> [Aim of the task]
Everything from the line that holds "Тип принадлежности" through the end of the data below should be output exactly, both ends included.

> [Extracted records]
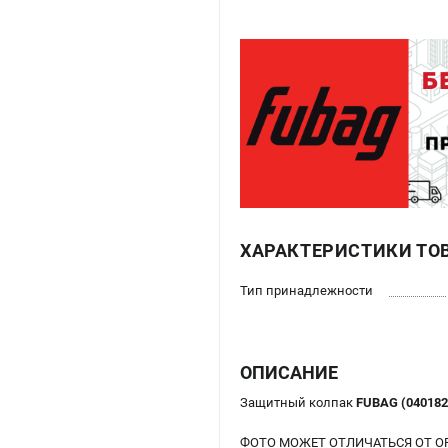
ХАРАКТЕРИСТИКИ ТО
Тип принадлежности
ОПИСАНИЕ
Защитный колпак
FUBAG (04018
ФОТО МОЖЕТ ОТЛИЧАТЬСЯ ОТ О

> [Exercise response]
Тип принадлежности
ОПИСАНИЕ
Защитный колпак
FUBAG (04018
ФОТО МОЖЕТ ОТЛИЧАТЬСЯ ОТ О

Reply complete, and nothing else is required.